The problem:
Give the lines below again, exactly as they stand, and leave out the images.

Stored data entries
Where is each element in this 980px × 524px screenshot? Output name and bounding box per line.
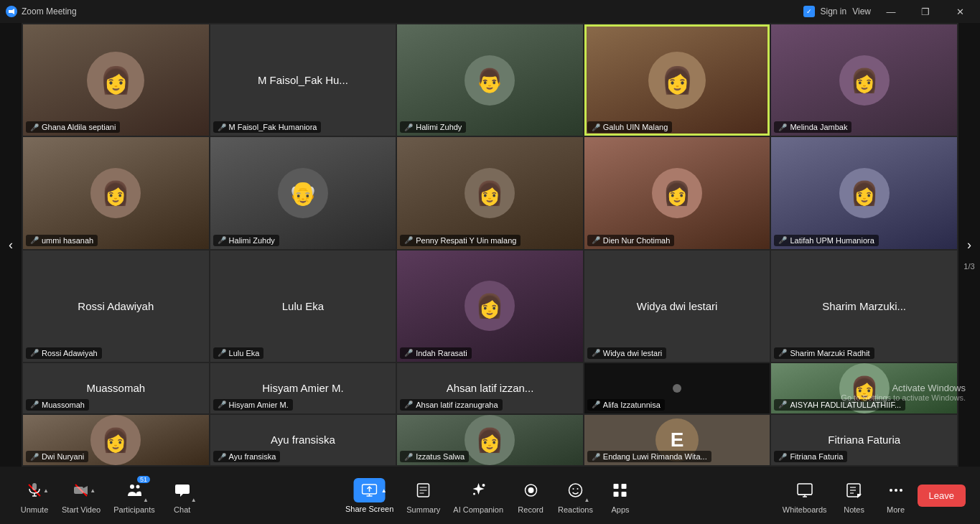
- participant-cell-p14: Widya dwi lestari 🎤 Widya dwi lestari: [584, 251, 770, 362]
- ai-companion-icon: [465, 477, 491, 503]
- chat-button[interactable]: ▲ Chat: [162, 473, 202, 518]
- participant-cell-p5: 👩 🎤 Melinda Jambak: [771, 24, 957, 136]
- mic-muted-p20: 🎤: [778, 401, 787, 408]
- more-button[interactable]: More: [876, 473, 916, 518]
- mic-muted-p17: 🎤: [218, 401, 226, 408]
- participant-cell-p3: 👨 🎤 Halimi Zuhdy: [397, 24, 583, 136]
- mic-muted-p4: 🎤: [592, 123, 600, 131]
- reactions-icon: ▲: [563, 477, 589, 503]
- share-screen-button[interactable]: ▲ Share Screen: [340, 474, 399, 518]
- participant-cell-p22: Ayu fransiska 🎤 Ayu fransiska: [210, 415, 396, 465]
- nav-arrow-left[interactable]: ‹ 1/3: [0, 23, 22, 467]
- name-only-text-p14: Widya dwi lestari: [631, 300, 724, 312]
- svg-rect-7: [74, 487, 83, 494]
- apps-button[interactable]: Apps: [600, 473, 640, 518]
- svg-point-20: [528, 487, 533, 493]
- summary-icon: [411, 477, 437, 503]
- participant-name-p8: 🎤 Penny Respati Y Uin malang: [400, 235, 521, 246]
- notes-button[interactable]: Notes: [834, 473, 874, 518]
- apps-icon: [607, 477, 633, 503]
- participant-name-p23: 🎤 Izzatus Salwa: [400, 451, 469, 462]
- participants-button[interactable]: 51 ▲ Participants: [108, 473, 160, 518]
- participant-name-p22: 🎤 Ayu fransiska: [213, 451, 281, 462]
- svg-rect-25: [622, 484, 627, 489]
- mic-muted-p6: 🎤: [30, 236, 39, 244]
- titlebar: Zoom Meeting ✓ Sign in View — ❐ ✕: [0, 0, 980, 23]
- participant-cell-p4: 👩 🎤 Galuh UIN Malang: [584, 24, 770, 136]
- svg-rect-3: [32, 483, 37, 490]
- ai-companion-button[interactable]: AI Companion: [447, 473, 509, 518]
- whiteboards-icon: [792, 477, 818, 503]
- participant-cell-p1: 👩 🎤 Ghana Aldila septiani: [23, 24, 209, 136]
- start-video-button[interactable]: ▲ Start Video: [56, 473, 106, 518]
- svg-point-21: [569, 484, 582, 497]
- restore-button[interactable]: ❐: [911, 1, 940, 22]
- main-area: ‹ 1/3 👩 🎤 Ghana Aldila septiani M Faisol…: [0, 23, 980, 467]
- mic-muted-p11: 🎤: [30, 349, 39, 357]
- mic-muted-p10: 🎤: [778, 236, 787, 244]
- name-only-text-p17: Hisyam Amier M.: [256, 382, 349, 394]
- view-button[interactable]: View: [852, 6, 871, 17]
- participant-name-p20: 🎤 AISYAH FADLILATULLATHIIF...: [774, 399, 905, 411]
- svg-rect-27: [622, 492, 627, 497]
- participant-cell-p25: Fitriana Faturia 🎤 Fitriana Faturia: [771, 415, 957, 465]
- summary-button[interactable]: Summary: [401, 473, 446, 518]
- mic-muted-p14: 🎤: [592, 349, 600, 357]
- participant-name-p13: 🎤 Indah Rarasati: [400, 347, 472, 359]
- participant-cell-p11: Rossi Adawiyah 🎤 Rossi Adawiyah: [23, 251, 209, 362]
- record-button[interactable]: Record: [510, 473, 551, 518]
- svg-point-18: [473, 492, 475, 495]
- whiteboards-button[interactable]: Whiteboards: [777, 473, 833, 518]
- reactions-button[interactable]: ▲ Reactions: [552, 473, 599, 518]
- name-only-text-p25: Fitriana Faturia: [822, 434, 906, 446]
- svg-point-17: [482, 484, 485, 487]
- shield-icon: ✓: [803, 6, 815, 17]
- mic-muted-p25: 🎤: [778, 453, 787, 461]
- svg-point-9: [130, 485, 134, 489]
- more-icon: [883, 477, 909, 503]
- unmute-button[interactable]: ▲ Unmute: [14, 473, 55, 518]
- participant-cell-p8: 👩 🎤 Penny Respati Y Uin malang: [397, 137, 583, 248]
- participant-cell-p17: Hisyam Amier M. 🎤 Hisyam Amier M.: [210, 363, 396, 413]
- participant-cell-p18: Ahsan latif izzan... 🎤 Ahsan latif izzan…: [397, 363, 583, 413]
- unmute-icon: ▲: [22, 477, 47, 503]
- name-only-text-p11: Rossi Adawiyah: [72, 300, 159, 312]
- participant-name-p9: 🎤 Dien Nur Chotimah: [587, 235, 675, 246]
- participant-cell-p21: 👩 🎤 Dwi Nuryani: [23, 415, 209, 465]
- mic-muted-p23: 🎤: [404, 453, 413, 461]
- mic-muted-p7: 🎤: [218, 236, 226, 244]
- participant-name-p14: 🎤 Widya dwi lestari: [587, 347, 667, 359]
- svg-rect-26: [614, 492, 619, 497]
- participant-name-p24: 🎤 Endang Luwi Rimanda Wita...: [587, 451, 711, 462]
- start-video-icon: ▲: [68, 477, 94, 503]
- toolbar: ▲ Unmute ▲ Start Video: [0, 467, 980, 524]
- close-button[interactable]: ✕: [946, 1, 974, 22]
- participant-name-p16: 🎤 Muassomah: [26, 399, 89, 411]
- svg-point-37: [900, 489, 902, 492]
- participant-name-p11: 🎤 Rossi Adawiyah: [26, 347, 102, 359]
- name-only-text-p18: Ahsan latif izzan...: [441, 382, 540, 394]
- participant-cell-p9: 👩 🎤 Dien Nur Chotimah: [584, 137, 770, 248]
- titlebar-title: Zoom Meeting: [22, 6, 77, 17]
- name-only-text-p15: Sharim Marzuki...: [816, 300, 912, 312]
- participant-name-p25: 🎤 Fitriana Faturia: [774, 451, 847, 462]
- participant-name-p1: 🎤 Ghana Aldila septiani: [26, 121, 120, 133]
- nav-arrow-right[interactable]: › 1/3: [958, 23, 980, 467]
- participant-cell-p15: Sharim Marzuki... 🎤 Sharim Marzuki Radhi…: [771, 251, 957, 362]
- titlebar-right: ✓ Sign in View — ❐ ✕: [803, 1, 975, 22]
- chat-icon: ▲: [169, 477, 195, 503]
- share-screen-icon: ▲: [354, 478, 386, 502]
- leave-button[interactable]: Leave: [918, 485, 966, 507]
- mic-muted-p19: 🎤: [592, 401, 600, 408]
- svg-rect-28: [798, 484, 812, 495]
- participants-icon: 51 ▲: [121, 477, 147, 503]
- mic-muted-p18: 🎤: [404, 401, 413, 408]
- participant-cell-p13: 👩 🎤 Indah Rarasati: [397, 251, 583, 362]
- name-only-text-p22: Ayu fransiska: [265, 434, 341, 446]
- video-grid-wrapper: 👩 🎤 Ghana Aldila septiani M Faisol_Fak H…: [22, 23, 958, 467]
- participant-cell-p2: M Faisol_Fak Hu... 🎤 M Faisol_Fak Humani…: [210, 24, 396, 136]
- participant-cell-p23: 👩 🎤 Izzatus Salwa: [397, 415, 583, 465]
- mic-muted-p5: 🎤: [778, 123, 787, 131]
- minimize-button[interactable]: —: [877, 1, 905, 22]
- sign-in-button[interactable]: Sign in: [821, 6, 847, 17]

Task solution:
Where is each element in this 980px × 524px screenshot? Output name and bounding box per line.
- participant-cell-p14: Widya dwi lestari 🎤 Widya dwi lestari: [584, 251, 770, 362]
- ai-companion-icon: [465, 477, 491, 503]
- chat-button[interactable]: ▲ Chat: [162, 473, 202, 518]
- participant-cell-p5: 👩 🎤 Melinda Jambak: [771, 24, 957, 136]
- mic-muted-p20: 🎤: [778, 401, 787, 408]
- more-button[interactable]: More: [876, 473, 916, 518]
- mic-muted-p17: 🎤: [218, 401, 226, 408]
- participant-cell-p3: 👨 🎤 Halimi Zuhdy: [397, 24, 583, 136]
- mic-muted-p4: 🎤: [592, 123, 600, 131]
- reactions-icon: ▲: [563, 477, 589, 503]
- share-screen-button[interactable]: ▲ Share Screen: [340, 474, 399, 518]
- participant-cell-p22: Ayu fransiska 🎤 Ayu fransiska: [210, 415, 396, 465]
- nav-arrow-left[interactable]: ‹ 1/3: [0, 23, 22, 467]
- name-only-text-p14: Widya dwi lestari: [631, 300, 724, 312]
- svg-rect-7: [74, 487, 83, 494]
- apps-button[interactable]: Apps: [600, 473, 640, 518]
- svg-point-20: [528, 487, 533, 493]
- summary-icon: [411, 477, 437, 503]
- participant-name-p8: 🎤 Penny Respati Y Uin malang: [400, 235, 521, 246]
- notes-button[interactable]: Notes: [834, 473, 874, 518]
- apps-icon: [607, 477, 633, 503]
- participant-name-p23: 🎤 Izzatus Salwa: [400, 451, 469, 462]
- participants-button[interactable]: 51 ▲ Participants: [108, 473, 160, 518]
- participant-name-p22: 🎤 Ayu fransiska: [213, 451, 281, 462]
- svg-rect-25: [622, 484, 627, 489]
- mic-muted-p6: 🎤: [30, 236, 39, 244]
- titlebar: Zoom Meeting ✓ Sign in View — ❐ ✕: [0, 0, 980, 23]
- participant-cell-p4: 👩 🎤 Galuh UIN Malang: [584, 24, 770, 136]
- svg-rect-3: [32, 483, 37, 490]
- ai-companion-button[interactable]: AI Companion: [447, 473, 509, 518]
- whiteboards-icon: [792, 477, 818, 503]
- participant-cell-p1: 👩 🎤 Ghana Aldila septiani: [23, 24, 209, 136]
- start-video-button[interactable]: ▲ Start Video: [56, 473, 106, 518]
- svg-point-21: [569, 484, 582, 497]
- restore-button[interactable]: ❐: [911, 1, 940, 22]
- main-area: ‹ 1/3 👩 🎤 Ghana Aldila septiani M Faisol…: [0, 23, 980, 467]
- mic-muted-p11: 🎤: [30, 349, 39, 357]
- mic-muted-p10: 🎤: [778, 236, 787, 244]
- name-only-text-p17: Hisyam Amier M.: [256, 382, 349, 394]
- view-button[interactable]: View: [852, 6, 871, 17]
- participant-name-p20: 🎤 AISYAH FADLILATULLATHIIF...: [774, 399, 905, 411]
- svg-rect-27: [622, 492, 627, 497]
- participant-cell-p25: Fitriana Faturia 🎤 Fitriana Faturia: [771, 415, 957, 465]
- summary-button[interactable]: Summary: [401, 473, 446, 518]
- mic-muted-p14: 🎤: [592, 349, 600, 357]
- participant-name-p13: 🎤 Indah Rarasati: [400, 347, 472, 359]
- participant-cell-p11: Rossi Adawiyah 🎤 Rossi Adawiyah: [23, 251, 209, 362]
- record-button[interactable]: Record: [510, 473, 551, 518]
- svg-point-18: [473, 492, 475, 495]
- whiteboards-button[interactable]: Whiteboards: [777, 473, 833, 518]
- reactions-button[interactable]: ▲ Reactions: [552, 473, 599, 518]
- name-only-text-p25: Fitriana Faturia: [822, 434, 906, 446]
- svg-point-17: [482, 484, 485, 487]
- shield-icon: ✓: [803, 6, 815, 17]
- mic-muted-p25: 🎤: [778, 453, 787, 461]
- svg-point-9: [130, 485, 134, 489]
- more-icon: [883, 477, 909, 503]
- unmute-button[interactable]: ▲ Unmute: [14, 473, 55, 518]
- participant-cell-p8: 👩 🎤 Penny Respati Y Uin malang: [397, 137, 583, 248]
- participant-cell-p17: Hisyam Amier M. 🎤 Hisyam Amier M.: [210, 363, 396, 413]
- participant-cell-p18: Ahsan latif izzan... 🎤 Ahsan latif izzan…: [397, 363, 583, 413]
- unmute-icon: ▲: [22, 477, 47, 503]
- name-only-text-p11: Rossi Adawiyah: [72, 300, 159, 312]
- participant-name-p9: 🎤 Dien Nur Chotimah: [587, 235, 675, 246]
- participant-cell-p21: 👩 🎤 Dwi Nuryani: [23, 415, 209, 465]
- mic-muted-p23: 🎤: [404, 453, 413, 461]
- mic-muted-p7: 🎤: [218, 236, 226, 244]
- participant-name-p14: 🎤 Widya dwi lestari: [587, 347, 667, 359]
- svg-rect-26: [614, 492, 619, 497]
- participant-name-p24: 🎤 Endang Luwi Rimanda Wita...: [587, 451, 711, 462]
- start-video-icon: ▲: [68, 477, 94, 503]
- toolbar: ▲ Unmute ▲ Start Video: [0, 467, 980, 524]
- close-button[interactable]: ✕: [946, 1, 974, 22]
- participant-name-p16: 🎤 Muassomah: [26, 399, 89, 411]
- svg-point-37: [900, 489, 902, 492]
- participant-name-p11: 🎤 Rossi Adawiyah: [26, 347, 102, 359]
- name-only-text-p18: Ahsan latif izzan...: [441, 382, 540, 394]
- participant-cell-p9: 👩 🎤 Dien Nur Chotimah: [584, 137, 770, 248]
- titlebar-title: Zoom Meeting: [22, 6, 77, 17]
- name-only-text-p15: Sharim Marzuki...: [816, 300, 912, 312]
- participant-name-p25: 🎤 Fitriana Faturia: [774, 451, 847, 462]
- participant-name-p1: 🎤 Ghana Aldila septiani: [26, 121, 120, 133]
- nav-arrow-right[interactable]: › 1/3: [958, 23, 980, 467]
- participant-cell-p15: Sharim Marzuki... 🎤 Sharim Marzuki Radhi…: [771, 251, 957, 362]
- titlebar-right: ✓ Sign in View — ❐ ✕: [803, 1, 975, 22]
- chat-icon: ▲: [169, 477, 195, 503]
- share-screen-icon: ▲: [354, 478, 386, 502]
- leave-button[interactable]: Leave: [918, 485, 966, 507]
- mic-muted-p19: 🎤: [592, 401, 600, 408]
- svg-rect-28: [798, 484, 812, 495]
- participants-icon: 51 ▲: [121, 477, 147, 503]
- mic-muted-p18: 🎤: [404, 401, 413, 408]
- participant-cell-p13: 👩 🎤 Indah Rarasati: [397, 251, 583, 362]
- name-only-text-p22: Ayu fransiska: [265, 434, 341, 446]
- video-grid-wrapper: 👩 🎤 Ghana Aldila septiani M Faisol_Fak H…: [22, 23, 958, 467]
- participant-cell-p2: M Faisol_Fak Hu... 🎤 M Faisol_Fak Humani…: [210, 24, 396, 136]
- participant-cell-p23: 👩 🎤 Izzatus Salwa: [397, 415, 583, 465]
- mic-muted-p5: 🎤: [778, 123, 787, 131]
- minimize-button[interactable]: —: [877, 1, 905, 22]
- sign-in-button[interactable]: Sign in: [821, 6, 847, 17]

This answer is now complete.